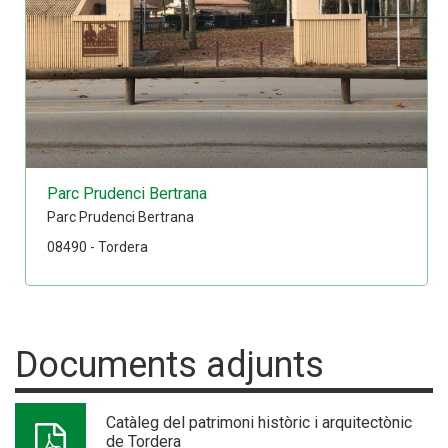
Parc Prudenci Bertrana
Parc Prudenci Bertrana
08490 - Tordera
Documents adjunts
Catàleg del patrimoni històric i arquitectònic
de Tordera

====

:: Task brief ::
Return the entries above in full and unchanged, omitting every image.

:: Solution for this exercise ::
Parc Prudenci Bertrana
Parc Prudenci Bertrana
08490 - Tordera
Documents adjunts
Catàleg del patrimoni històric i arquitectònic
de Tordera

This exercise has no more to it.